Identification of M-GFN-binding proteins. (A) Model structure of M-GFN beads. (B) Detection of the coprecipitated proteins for M-GFN beads from RAW264 cell lysates. RAW264 cell lysates were precleared with control beads and incubated with M-GFN beads. The reacted beads were washed, and the eluted proteins were subjected to SDS/PAGE and visualized by CBB staining. The coprecipitated proteins for M-GFN beads were identified as described in Materials and Methods. (C–E) Purified His-tagged SGTA (C), GLO1 (D), or SCP2 (E) protein was incubated with control beads and M-GFN beads in the presence or absence of M-GFN as a competitor. The reacted beads were washed, and the eluted proteins were immunoblotted with anti-Xpress Ab, which allows detection of recombinant His-tagged proteins containing the N-terminal leader peptide (Xpress epitope).

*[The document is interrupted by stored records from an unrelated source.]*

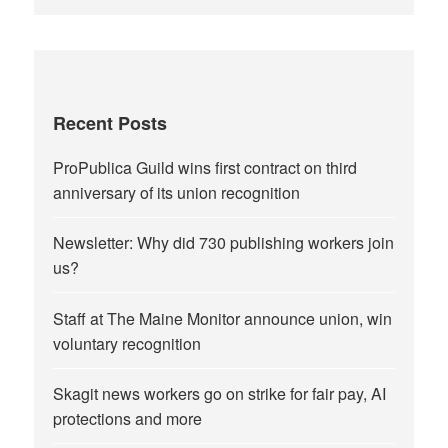
Recent Posts
ProPublica Guild wins first contract on third
anniversary of its union recognition
Newsletter: Why did 730 publishing workers join
us?
Staff at The Maine Monitor announce union, win
voluntary recognition
Skagit news workers go on strike for fair pay, AI
protections and more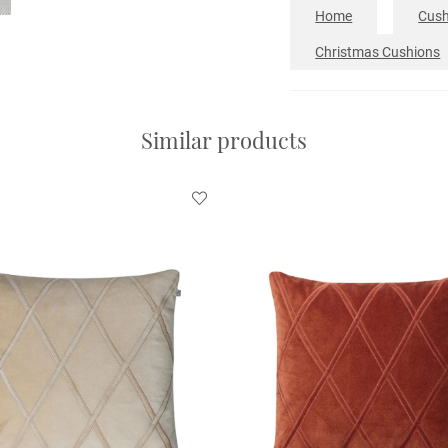
Home
Cush
Christmas Cushions
Similar products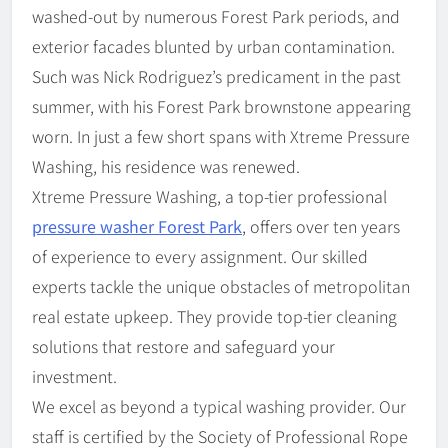
washed-out by numerous Forest Park periods, and
exterior facades blunted by urban contamination.
Such was Nick Rodriguez’s predicament in the past
summer, with his Forest Park brownstone appearing
worn. In just a few short spans with Xtreme Pressure
Washing, his residence was renewed.
Xtreme Pressure Washing, a top-tier professional
pressure washer Forest Park
, offers over ten years
of experience to every assignment. Our skilled
experts tackle the unique obstacles of metropolitan
real estate upkeep. They provide top-tier cleaning
solutions that restore and safeguard your
investment.
We excel as beyond a typical washing provider. Our
staff is certified by the Society of Professional Rope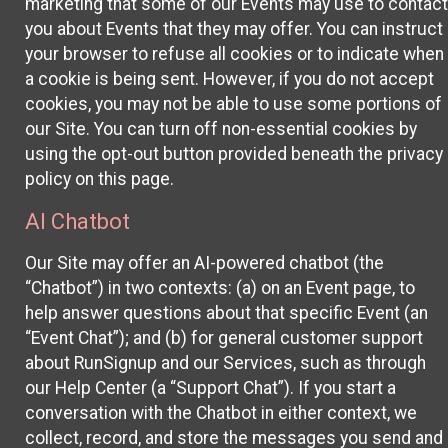
marketing that some of our Events may use to contact
you about Events that they may offer. You can instruct
your browser to refuse all cookies or to indicate when
a cookie is being sent. However, if you do not accept
cookies, you may not be able to use some portions of
our Site. You can turn off non-essential cookies by
using the opt-out button provided beneath the privacy
policy on this page.
AI Chatbot
Our Site may offer an AI-powered chatbot (the
“Chatbot”) in two contexts: (a) on an Event page, to
help answer questions about that specific Event (an
“Event Chat”); and (b) for general customer support
about RunSignup and our Services, such as through
our Help Center (a “Support Chat”). If you start a
conversation with the Chatbot in either context, we
collect, record, and store the messages you send and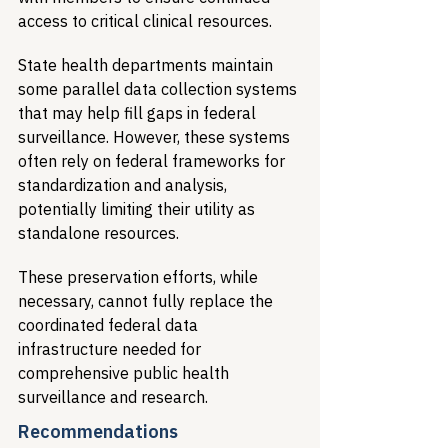
access to critical clinical resources.
State health departments maintain 
some parallel data collection systems 
that may help fill gaps in federal 
surveillance. However, these systems 
often rely on federal frameworks for 
standardization and analysis, 
potentially limiting their utility as 
standalone resources.
These preservation efforts, while 
necessary, cannot fully replace the 
coordinated federal data 
infrastructure needed for 
comprehensive public health 
surveillance and research.
Recommendations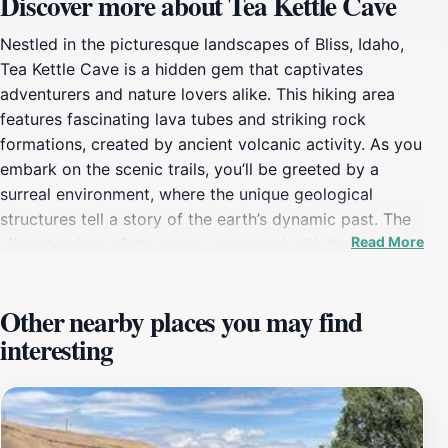
Discover more about Tea Kettle Cave
Nestled in the picturesque landscapes of Bliss, Idaho,
Tea Kettle Cave is a hidden gem that captivates
adventurers and nature lovers alike. This hiking area
features fascinating lava tubes and striking rock
formations, created by ancient volcanic activity. As you
embark on the scenic trails, you’ll be greeted by a
surreal environment, where the unique geological
structures tell a story of the earth’s dynamic past. The
Read More
vibrant colors of the rocks, combined with the lush
surroundings, provide a perfect backdrop for
photography enthusiasts looking to capture the beauty
Other nearby places you may find
of the Idaho wilderness. The cave itself is a focal point
interesting
of exploration, inviting visitors to experience its cool,
dark chambers that contrast with the sunlit trails
outside. While traversing the area, keep an eye out for
local flora and fauna that have adapted to this unique
terrain, adding to the overall charm of the location.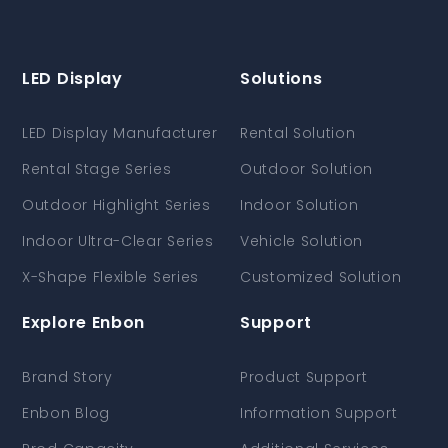
LED Display
Solutions
LED Display Manufacturer
Rental Solution
Rental Stage Series
Outdoor Solution
Outdoor Highlight Series
Indoor Solution
Indoor Ultra-Clear Series
Vehicle Solution
X-Shape Flexible Series
Customized Solution
Explore Enbon
Support
Brand Story
Product Support
Enbon Blog
Information Support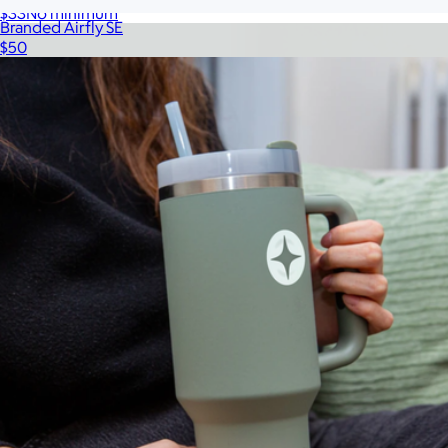
$33
No minimum
Branded Airfly SE
$50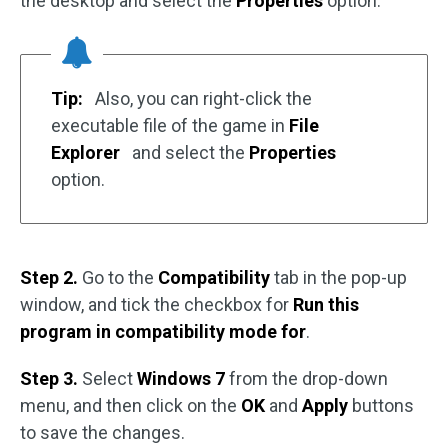
the desktop and select the
Properties
option.
Tip:
Also, you can right-click the
executable file of the game in
File
Explorer
and select the
Properties
option.
Step 2.
Go to the
Compatibility
tab in the pop-up
window, and tick the checkbox for
Run this
program in compatibility mode for
.
Step 3.
Select
Windows 7
from the drop-down
menu, and then click on the
OK
and
Apply
buttons
to save the changes.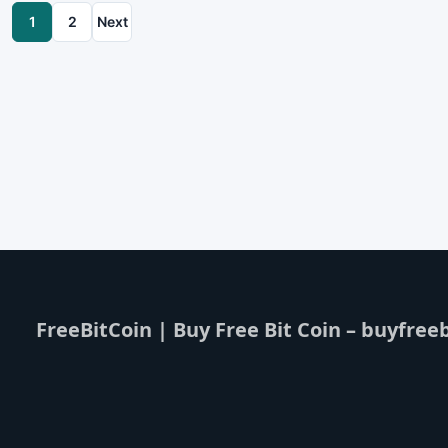
1
2
Next
FreeBitCoin | Buy Free Bit Coin – buyfreeb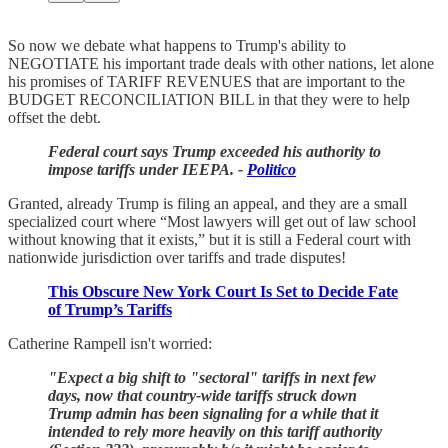
So now we debate what happens to Trump's ability to
NEGOTIATE his important trade deals with other nations, let alone
his promises of TARIFF REVENUES that are important to the
BUDGET RECONCILIATION BILL in that they were to help
offset the debt.
Federal court says Trump exceeded his authority to
impose tariffs under IEEPA. -
Politico
Granted, already Trump is filing an appeal, and they are a small
specialized court where “Most lawyers will get out of law school
without knowing that it exists,” but it is still a Federal court with
nationwide jurisdiction over tariffs and trade disputes!
This Obscure New York Court Is Set to Decide Fate
of Trump’s Tariffs
Catherine Rampell isn't worried:
"Expect a big shift to "sectoral" tariffs in next few
days, now that country-wide tariffs struck down
Trump admin has been signaling for a while that it
intended to rely more heavily on this tariff authority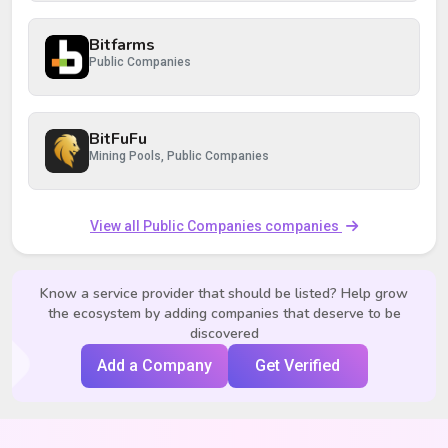
Bitfarms
Public Companies
BitFuFu
Mining Pools, Public Companies
View all Public Companies companies
Know a service provider that should be listed? Help grow
the ecosystem by adding companies that deserve to be
discovered
Add a Company
Get Verified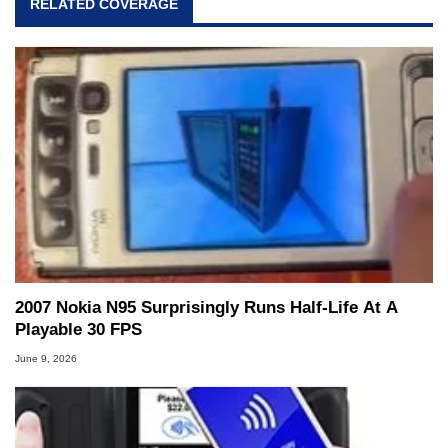
RELATED COVERAGE
2007 Nokia N95 Surprisingly Runs Half-Life At A
Playable 30 FPS
June 9, 2026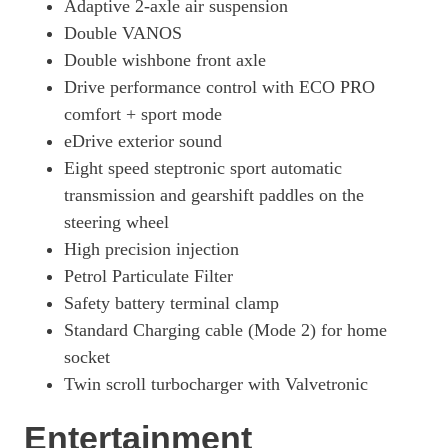
Adaptive 2-axle air suspension
Double VANOS
Double wishbone front axle
Drive performance control with ECO PRO
comfort + sport mode
eDrive exterior sound
Eight speed steptronic sport automatic
transmission and gearshift paddles on the
steering wheel
High precision injection
Petrol Particulate Filter
Safety battery terminal clamp
Standard Charging cable (Mode 2) for home
socket
Twin scroll turbocharger with Valvetronic
Entertainment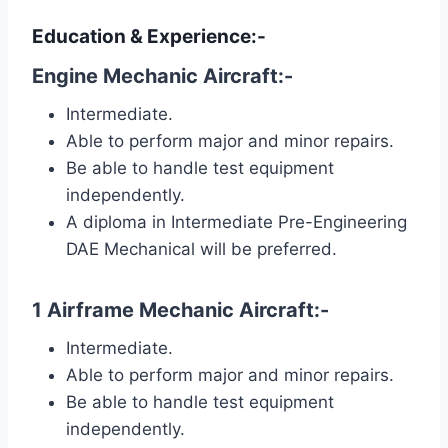
Education & Experience:-
Engine Mechanic Aircraft:-
Intermediate.
Able to perform major and minor repairs.
Be able to handle test equipment
independently.
A diploma in Intermediate Pre-Engineering
DAE Mechanical will be preferred.
1 Airframe Mechanic Aircraft:-
Intermediate.
Able to perform major and minor repairs.
Be able to handle test equipment
independently.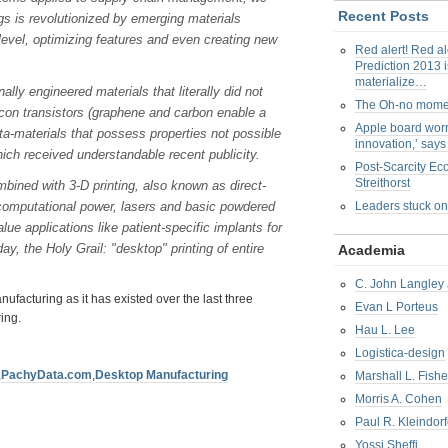
Recent Posts
ngs is revolutionized by emerging materials
level, optimizing features and even creating new
Red alert! Red al
Prediction 2013 i
materialize…
ly engineered materials that literally did not
The Oh-no mom
licon transistors (graphene and carbon enable a
Apple board worr
eta-materials that possess properties not possible
innovation,’ say
hich received understandable recent publicity.
Post-Scarcity E
Streithorst
bined with 3-D printing, also known as direct-
g computational power, lasers and basic powdered
Leaders stuck on
lue applications like patient-specific implants for
day, the Holy Grail: "desktop" printing of entire
Academia
C. John Langley 
anufacturing as it has existed over the last three
Evan L Porteus
ing.
Hau L. Lee
Logistica-design
,
PachyData.com
,
Desktop Manufacturing
Marshall L. Fishe
Morris A. Cohen
Paul R. Kleindorf
Yossi Sheffi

C, Control beads; M, M-GFN beads.

Fig. 3.

GLO1 activity is required for osteoclastogenesis. (A–C) The knockdown of GLO1, but not of SCP2, fails to generate osteoclasts. (A) BMMs were transfected with siRNAs derived from mouse GLO1 and SCP2, or GFP, and then cultured in the presence of RANKL and M-CSF for 48 h. To confirm the depletion of these mRNAs, RT-PCR was performed. (B and C) BMMs were transfected with siRNAs derived from mouse GLO1 and SCP2, or GFP, and then cultured in the presence of RANKL and M-CSF for 72 h. Cells were fixed and stained for TRAP (C), and TRAP⁺ MNCs were counted (B). Data are shown as the mean ± SD (n = 5). *, P < 0.01 vs. GFP siRNA. (Scale bar, 500 μm.) (D and E) A known GLO1 inhibitor suppresses osteoclastogenesis. BMMs were treated with the indicated concentrations of BBGC in the presence of RANKL and M-CSF for 72 h. Then, cells were treated with FL-zymosan A and further stained for TRAP (E). TRAP⁺ MNCs were counted (D). Data are shown as the mean ± SD (n = 4). *, P < 0.01 vs. vehicle. (Scale bar, 150 μm.)

Fig. 4.

M-GFN inhibits GLO1 activity in a competitive manner. (A and B) Kinetic analysis of M-GFN against mouse His-GLO1. (A) Lineweaver–Burk plot of initial velocity vs. varying MG-SG concentrations. (B) Dixon plot of initial velocity vs. varying M-GFN concentrations. Data are shown as the mean ± SD (n = 3).

Fig. 5.

Cocrystal structure of GLO1 complexed with M-GFN. (A) Structure of M-GFN binding to the active site zinc ion of mouse GLO1. 2F_obs−F_calc electron density map contored at 1.0 sigma and overlaid on its structural model. Carbon atoms in one molecule of GLO1 dimer, the other molecule, and M-GFN are drawn in green, cyan, and orange, respectively. Gray sphere represents zinc ion. (B) Comparison of M-GFN/GLO1 complex and superimposed HIPC-GSH/GLO1 complex. M-GFN and HIPC-GSH molecules are shown as stick models in green and cyan, respectively. Carbon atoms of the protein (stick and ribbon model) and zinc ion in M-GFN/GLO1 model are drawn in yellow and dark gray, respectively, and those of HIPC-GSH/GLO1 are in gray. Oxygen, nitrogen, and sulfur atoms are drawn in red, blue, and gold, respectively, in both models. The half side of M-GFN partially overlaps the glycyl moiety of superimposed HIPC-GSH.